Kegiatan bedah Rumah Tidak Layak Huni (Rutilahu) ini bukan sekadar aksi sosial biasa. Ia menjadi simbol kepedulian Polri terhadap masyarakat kurang mampu. Sejak pagi, jajaran kepolisian bersama warga membersihkan area sekitar rumah, merapikan puing bangunan, hingga membantu proses awal perbaikan. Kebersamaan begitu nyata, seolah menegaskan bahwa kepedulian adalah bahasa universal.
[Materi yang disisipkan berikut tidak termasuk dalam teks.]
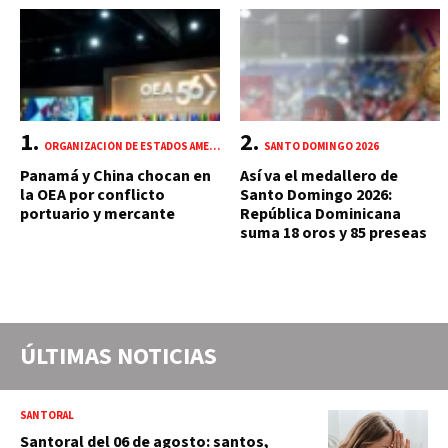
ORGANIZACIÓN DE ESTADOS AMERICANOS (OEA)
SANTO DOMINGO 2026
Panamá y China chocan en
Así va el medallero de
la OEA por conflicto
Santo Domingo 2026:
portuario y mercante
República Dominicana
suma 18 oros y 85 preseas
ÚLTIMAS NOTICIAS
SANTORAL
Santoral del 06 de agosto: santos,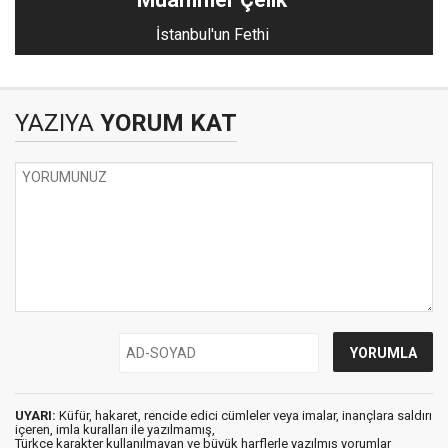
İstanbul'un Fethi
YAZIYA
YORUM KAT
UYARI:
Küfür, hakaret, rencide edici cümleler veya imalar, inançlara saldırı
içeren, imla kuralları ile yazılmamış,
Türkçe karakter kullanılmayan ve büyük harflerle yazılmış yorumlar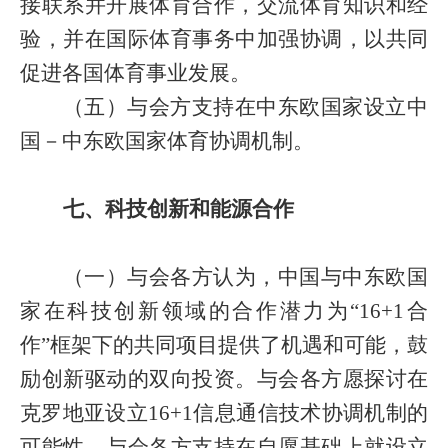
接联系并开展体育合作，交流体育知识和经
验，并在国际体育事务中加强协调，以共同
促进各国体育事业发展。
（五）与会方支持在中东欧国家设立中
国－中东欧国家体育协调机制。
七、科技创新和能源合作
（一）与会各方认为，中国与中东欧国
家在科技创新领域的合作潜力为“
16+1
合
作”框架下的共同项目提供了机遇和可能，鼓
励创新驱动的双向投资。与会各方愿探讨在
克罗地亚设立
16+1
信息通信技术协调机制的
可能性。与会各方支持在自愿基础上就设立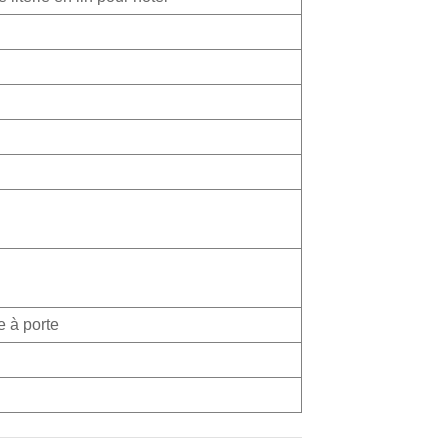
e à porte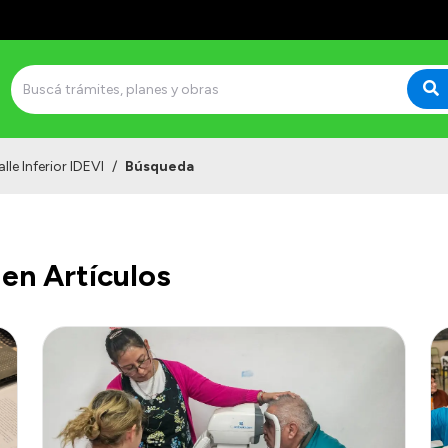
lle Inferior IDEVI
/
Búsqueda
en Artículos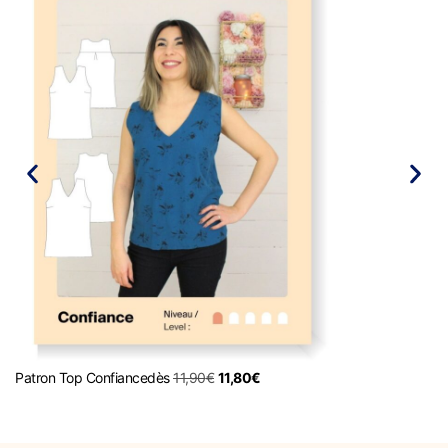
Patron Top Confiance
dès
11,90
€
11,80
€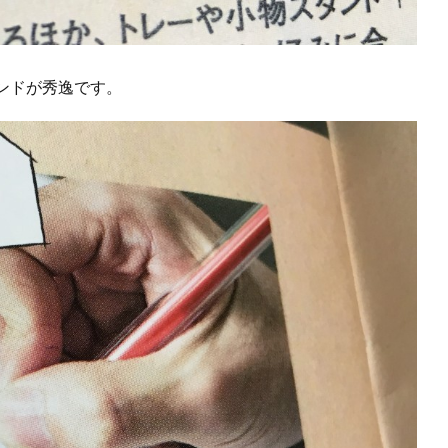
ンドが秀逸です。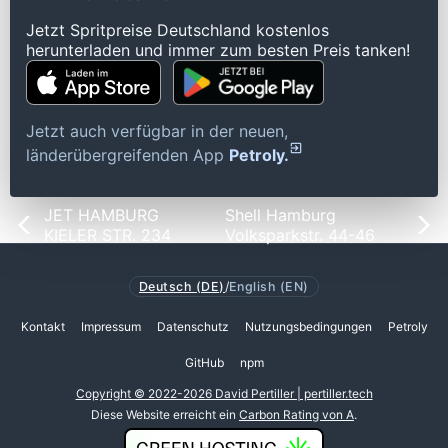
Jetzt Spritpreise Deutschland kostenlos
herunterladen und immer zum besten Preis tanken!
Jetzt auch verfügbar in der neuen,
länderübergreifenden App
Petroly.
JET HAMBURG
Shell Hamburg
KIELER STR. 234
Volksparkstr. 44-46
Deutsch (DE)
/
English (EN)
Kontakt
Impressum
Datenschutz
Nutzungsbedingungen
Petroly
GitHub
npm
Copyright © 2022-2026 David Pertiller | pertiller.tech
Diese Website erreicht ein
Carbon Rating von A
.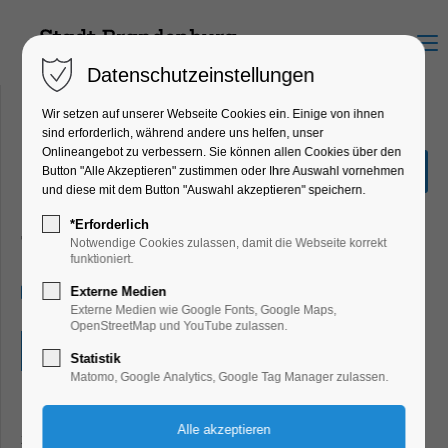
Menu
Datenschutzeinstellungen
Wir setzen auf unserer Webseite Cookies ein. Einige von ihnen
sind erforderlich, während andere uns helfen, unser
Onlineangebot zu verbessern. Sie können allen Cookies über den
Vernissage: Kerstin Große,
Button "Alle Akzeptieren" zustimmen oder Ihre Auswahl vornehmen
Musik: Favorite Strings
und diese mit dem Button "Auswahl akzeptieren" speichern.
Ausstellung, Konzert, Musik, Kunst,
*Erforderlich
Theater, Bühne
Notwendige Cookies zulassen, damit die Webseite korrekt
funktioniert.
05.01.2025, 15:00
Externe Medien
Externe Medien wie Google Fonts, Google Maps,
OpenStreetMap und YouTube zulassen.
Eintritt frei
Statistik
Matomo, Google Analytics, Google Tag Manager zulassen.
Kerstin Große hat schon als Kind angefangen zu malen und
zu zeichnen. Kein Papier, keine Stifte, die herumlagen,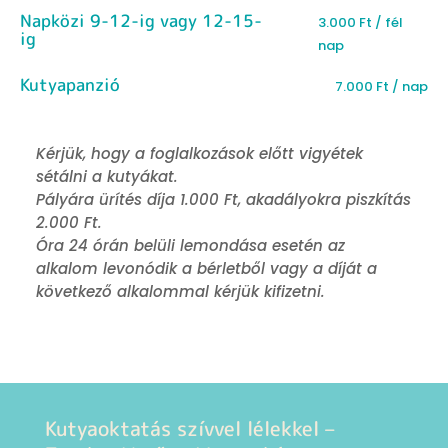
Napközi 9-12-ig vagy 12-15-
3.000
Ft / fél
ig
nap
Kutyapanzió
7.000
Ft / nap
Kérjük, hogy a foglalkozások előtt vigyétek
sétálni a kutyákat.
Pályára ürítés díja 1.000 Ft, akadályokra piszkítás
2.000 Ft.
Óra 24 órán belüli lemondása esetén az
alkalom levonódik a bérletből vagy a díját a
következő alkalommal kérjük kifizetni.
Kutyaoktatás szívvel lélekkel –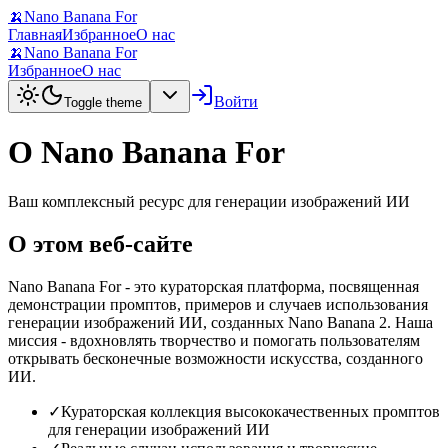
🍌
Nano Banana For
Главная
Избранное
О нас
🍌
Nano Banana For
Избранное
О нас
Войти
Toggle theme
О Nano Banana For
Ваш комплексный ресурс для генерации изображений ИИ
О этом веб-сайте
Nano Banana For - это кураторская платформа, посвященная
демонстрации промптов, примеров и случаев использования
генерации изображений ИИ, созданных Nano Banana 2. Наша
миссия - вдохновлять творчество и помогать пользователям
открывать бесконечные возможности искусства, созданного
ИИ.
✓
Кураторская коллекция высококачественных промптов
для генерации изображений ИИ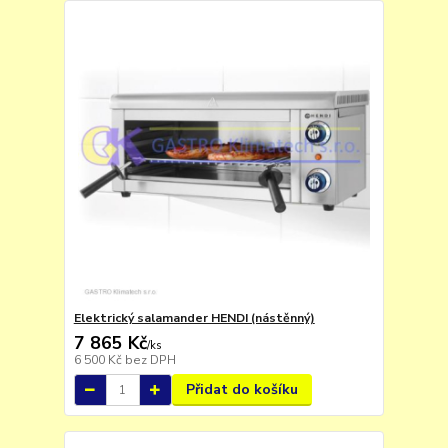
Elektrický salamander HENDI (nástěnný)
7 865 Kč
/
ks
6 500 Kč
bez DPH
Přidat do košíku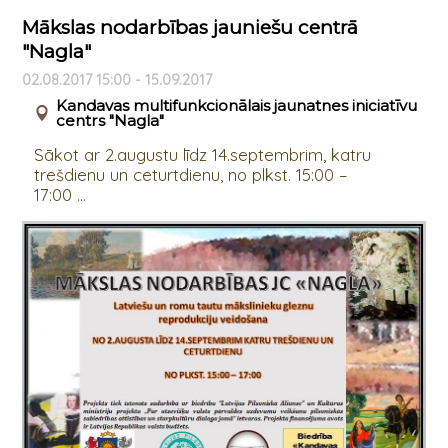
Mākslas nodarbības jauniešu centrā
"Nagla"
02.08.2017 15:00 - 15.09.2017
Kandavas multifunkcionālais jaunatnes iniciatīvu
centrs "Nagla"
Sākot ar 2.augustu līdz 14.septembrim, katru
trešdienu un ceturtdienu, no plkst. 15:00 –
17:00 ...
Plt. Kasi Humas Polres Sukabumi Kota, IPDA Ade Ruli Bahtiarudin, menuturkan bahwa kegiatan ini adalah wujud nyata pengabdian Polri. “Melalui kerja bakti dan bedah rumah tidak layak huni ini, kami ingin membantu meningkatkan kesejahteraan warga yang membutuhkan serta mempererat hubungan antara Polri dan masyarakat,” ujarnya.
Keterlibatan langsung Kapolres beserta jajaran menjadi pesan kuat: Polri hadir bukan hanya dalam penegakan hukum, tetapi juga dalam aksi nyata yang menyentuh kehidupan warga. Program sosial seperti ini diharapkan mampu memperkuat kepercayaan publik terhadap institusi Polri.